After a good discussion we identified two technical sub-groups in the engineering community that we could focus on: print circuit board designers and another group that uses a particular systems analysis tool. The third group was role based and while we didn’t pinpoint the exact engineering role to focus on we recognised that there were roles like project engineer and engineering manager who might value learning from their colleagues. This role-based community also enables the broader engineering-related issues to emerge while also keeping the conversations lively and relevant to the participants.
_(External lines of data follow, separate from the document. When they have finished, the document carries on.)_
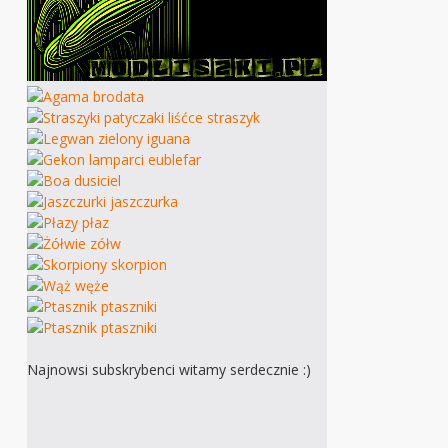
Najnowsi subskrybenci witamy serdecznie :)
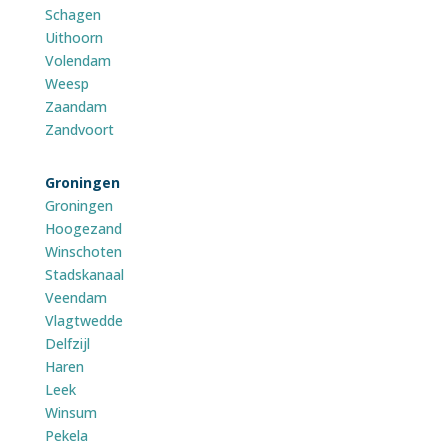
Schagen
Uithoorn
Volendam
Weesp
Zaandam
Zandvoort
Groningen
Groningen
Hoogezand
Winschoten
Stadskanaal
Veendam
Vlagtwedde
Delfzijl
Haren
Leek
Winsum
Pekela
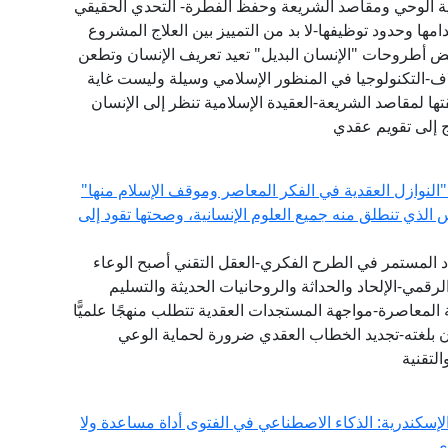
عية الوحي ومقاصد الشريعة وحفظ الفطرة- التحدي الحقيقي
ها وحدود توظيفها-لا بد من التمييز بين العلاج المشروع
عض أطروحات "الإنسان البديل" تعيد تعريف الإنسان وتطعن
اف-التكنولوجيا في المنظور الإسلامي وسيلة وليست غاية
ا لمقاصد الشريعة-العقيدة الإسلامية تنظر إلى الإنسان
ج إلى تقويم عقدي
"النوازل العقدية في الفكر المعاصر وموقف الإسلام منها"
س الذي تنطلق منه جميع العلوم الإنسانية، وصحتها تقود إلى
دد المستمر في الطرح الفكري-العقل التقني أصبح الوعاء
لرقمي-الإلحاد والحداثة والروحانيات الحديثة والتسليم
المعاصرة-مواجهة المستجدات العقدية تتطلب منهجًا علميًّا
ان بلغته-تجديد الخطاب العقدي ضرورة لحماية الوعي
لتقنية
إسكندرية: الذكاء الاصطناعي في الفتوى أداة مساعدة ولا
ي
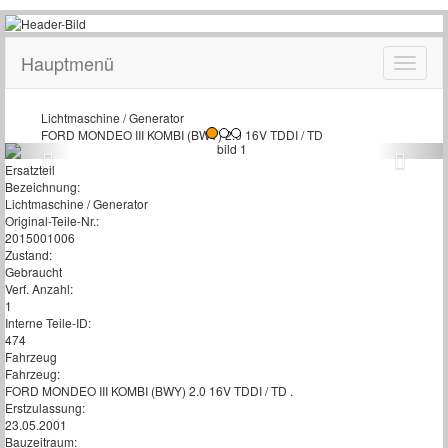
Hauptmenü
Lichtmaschine / Generator
FORD MONDEO III KOMBI (BWY) 2.0 16V TDDI / TD
Ersatzteil
Bezeichnung:
Lichtmaschine / Generator
Original-Teile-Nr.:
2015001006
Zustand:
Gebraucht
Verf. Anzahl:
1
Interne Teile-ID:
474
Fahrzeug
Fahrzeug:
FORD MONDEO III KOMBI (BWY) 2.0 16V TDDI / TD .
Erstzulassung:
23.05.2001
Bauzeitraum:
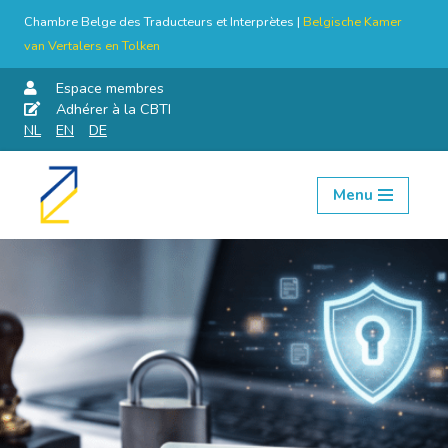
Chambre Belge des Traducteurs et Interprètes |
Belgische Kamer
van Vertalers en Tolken
Espace membres
Adhérer à la CBTI
NL
EN
DE
Menu
Aller
au
contenu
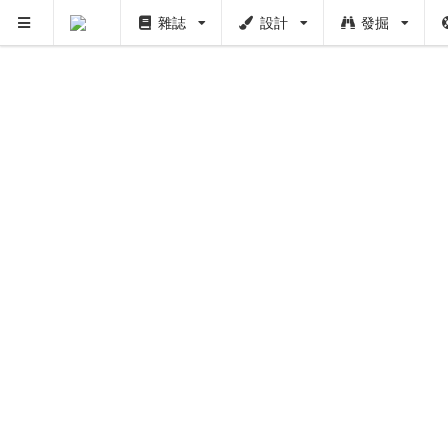
雜誌
設計
發掘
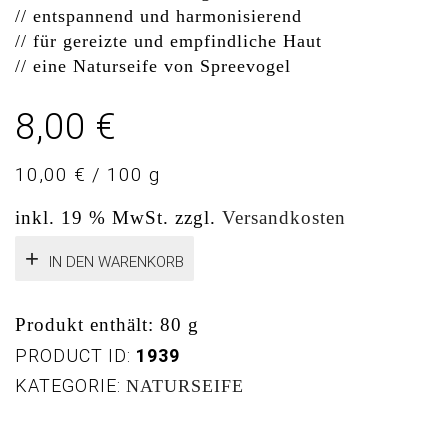
// entspannend und harmonisierend
// für gereizte und empfindliche Haut
// eine Naturseife von Spreevogel
8,00
€
10,00
€
/
100
g
inkl. 19 % MwSt.
zzgl.
Versandkosten
IN DEN WARENKORB
Produkt enthält: 80
g
PRODUCT ID:
1939
KATEGORIE:
NATURSEIFE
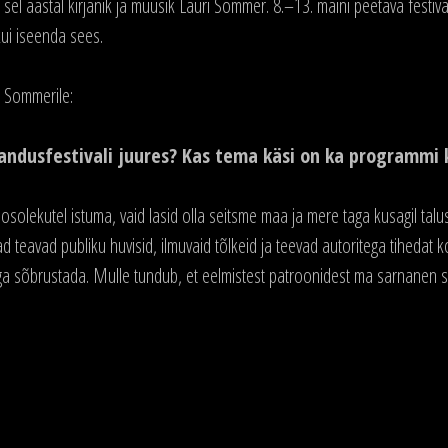
n sel aastal kirjanik ja muusik Lauri Sommer. 8.–13. maini peetava fest
kui iseenda sees.
a Sommerile:
irjandusfestivali juures? Kas tema käsi on ka programm
osolekutel istuma, vaid lasid olla seitsme maa ja mere taga kusagil talu
Nad teavad publiku huvisid, ilmuvaid tõlkeid ja teevad autoritega tiheda
ga sõbrustada. Mulle tundub, et eelmistest patroonidest ma sarnanen s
This might be obvious to the many CoP experts out there but we learned today that you can overly focus on technical groupings to establish CoPs and forget about role-based groupings. In this case there’s still a strong desire to maintain a broad engineering-wide domain but we will foster the CoP by focussing on specific sub-groups and over time look for ways to connect these groups.

About  Shawn Callahan

Shawn, author of Putting Stories to Work, is one of the world's leading business storytelling consultants. He helps executive teams find and tell the story of their strategy. When he is not working on strategy communication, Shawn is helping leaders find and tell business stories to engage, to influence and to inspire. Shawn works with Global 1000 companies including Shell, IBM, SAP, Bayer, Microsoft & Danone. Connect with Shawn on:

Comments

  1. Brad Peterson says:

    You’re right about the scope of that CoP being too wide. The members are all involved in engineering in some way, but as you say, members perform different roles and are represented by different groups of interests.
    Another way to reorganise a large manufactured CoP when participation from members is waning is to identify common problems and challenges that participants face. Within the engineering CoP for example, some informal CoPs will already be organised around specific topics with different groups of participants working together towards common goals. Identifying those issues might help to identify and promote smaller, naturally organised CoPs and in turn, grow membership and participation in them.

  2. Excellent idea Brad. Nice and simple.